「GRヤリス公道快速仕様の決定版!」ブーストアップを軸にした老舗のパワーパッケージが効果絶大

「GRヤリス公道快速仕様の決定版!」ブーストアップを軸にした老舗のパワーパッケージが効果絶大

走りもルックスもファーストパッケージは完成!

素材をじっくり見極めて取り組むカンサイサービス流育成術

GRヤリスが有するポテンシャルに高さに惚れ込み、デモカーで精力的なパーツ開発&走り込みを重ねる“カンサイサービス”。今回紹介するのは、そんな名門チューナーが完成させたチューニング・ファーストパッケージ仕様のRZグレードだ。

難航しているECU攻略に先駆けたパフォーマンスメニューを提案するため、デモカーはHKSのスーパーターボマフラー&パワーエディターを導入し、ノーマル比16.8ps/2.2kgmアップとなる289ps/46.9kgm(最大ブースト圧1.8キロ)にセットアップ。

純正ではピーク値1.6キロで細かくブースト圧が制御されており、安易にブースト圧を引き上げるとすぐに制御が介入してくる。そのため、負荷のかかりが異なるダイナパックや実走、気温変化まで含めてチェックしてブースト圧の特性を煮詰めたそう。

スタイリングと排気効率の高さでデモカーに先行投入されたスーパーターボマフラー。近日中にリーガマックスプレミアムとパワーエディターのマッチングも確認していく予定だ。

 

ハイパーマックスMAX Ⅳ GTは市販状態でのデータ収集やセットアップを済ませ、オリジナルセッティングに移行。前後8kg/mmにスプリングレートをアップしてテストを進めるとともに、走り込みの中で旋回性と挙動の安定性を高次元で両立できるリヤのアライメントも探っている。

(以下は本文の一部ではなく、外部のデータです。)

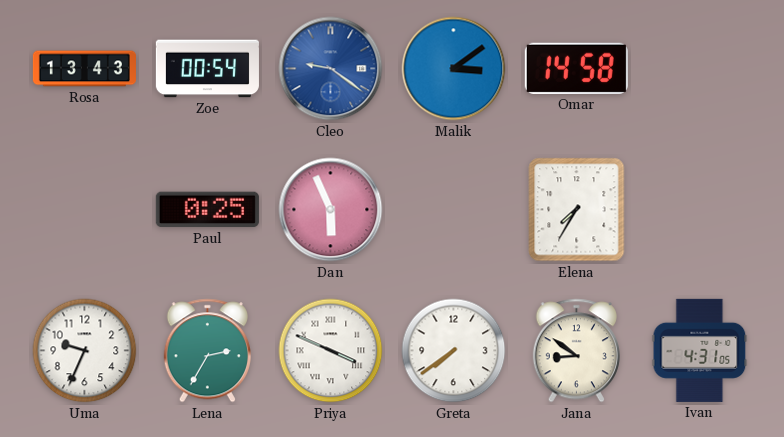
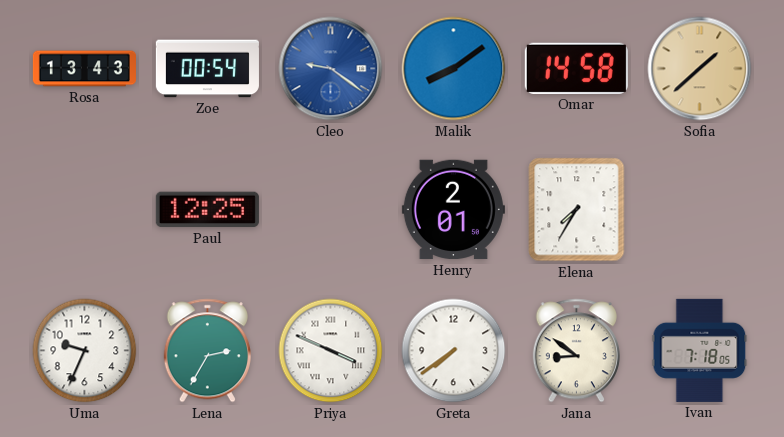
Malik: 3:09 -> 8:09
Sofia: none -> 1:38
Paul: 0:25 -> 12:25
Dan: 5:56 -> none
Henry: none -> 2:01
Ivan: 4:31 -> 7:18
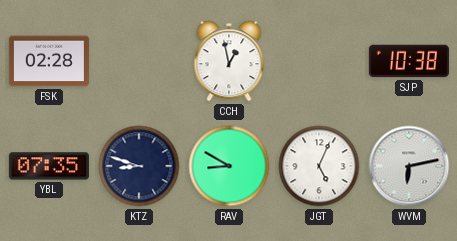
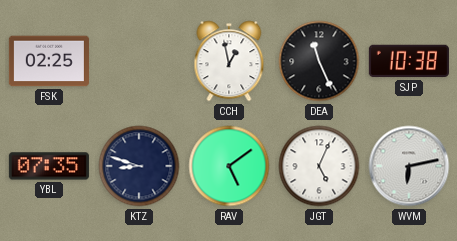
FSK: 02:28 -> 02:25
DEA: none -> 11:26
RAV: 8:50 -> 5:09
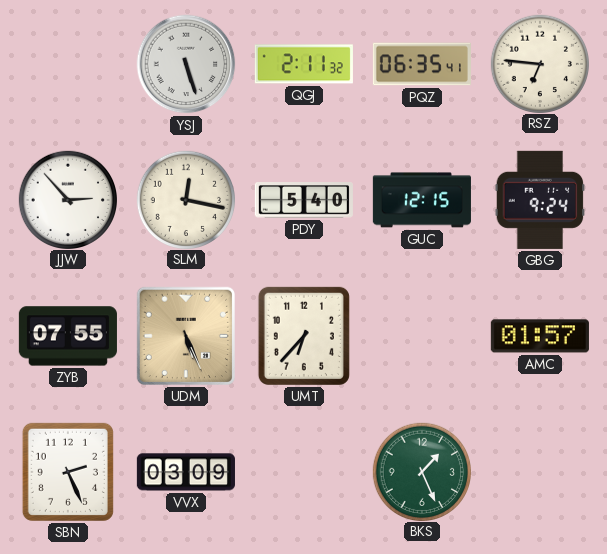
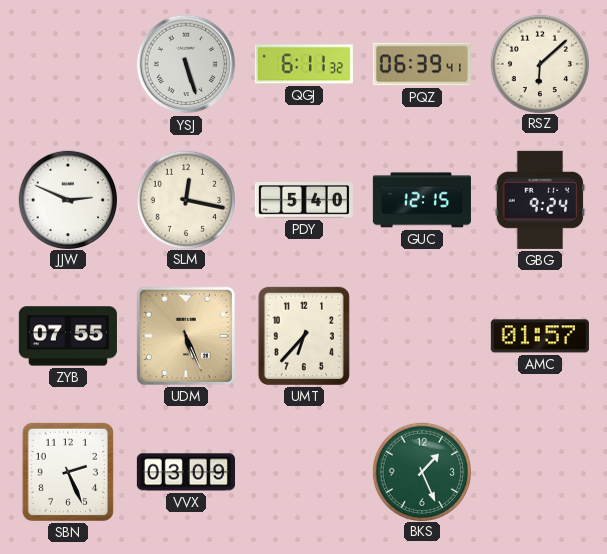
QGJ: 2:11 -> 6:11
PQZ: 06:35 -> 06:39
RSZ: 6:46 -> 6:08
JJW: 2:53 -> 2:49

ノーマルブレーキパッドは、鈴鹿サーキットで5ラップしてもタッチが少し低下した程度だったが、今後のパフォーマンスアップに備えてプロジェクトμのNプラスに変更した。

タイヤに関しては、グリップ性能やタイムだけで考えるなら255サイズ、さらには265サイズも視野に入ってくるのだが、現状のパッケージでストリート主体ならバネ下重量やコストも含めた総合評価で245サイズが最適解と考えているそう。今回の走行でもデータ収集のために255/35R18と245/40R18の2サイズが投入されていた。

ホールド性だけでなくストリートでの使い勝手も考え、普段はリクライニング式のレカロSR7を投入しているが、今回は運転席側のみホールド性の高いフルバケット式のレカロRS-GSにチェンジ。

このチューンドをセントラルサーキットで走らせた井入宏之選手は「雪がちらつくウエットコンディションだったけど、攻め込んでも不安を感じないし、非常に乗りやすい。ノーマルでは6000rpm付近でタレを感じるのに対し、レブリミットまで綺麗に吹けていくよ。タイヤは245サイズと255サイズを比較してみたけど、走りの楽しさ的には245サイズかな。255サイズはグリップレベルが高くて攻め込んだ際の安心感も強いんだけど、シャープな旋回は現状のパフォーマンスだと245サイズでしか味わえなかった。これからどのような味付けが加えられていくのか楽しみだね」と評価。

ストリートをメインステージに位置付け、走りからルックスまでGRヤリスの魅力を高めるファーストパッケージをじっくり完成させたカンサイサービス。今後はさらなる発展系の新パッケージを探求していくとのことだから期待したい。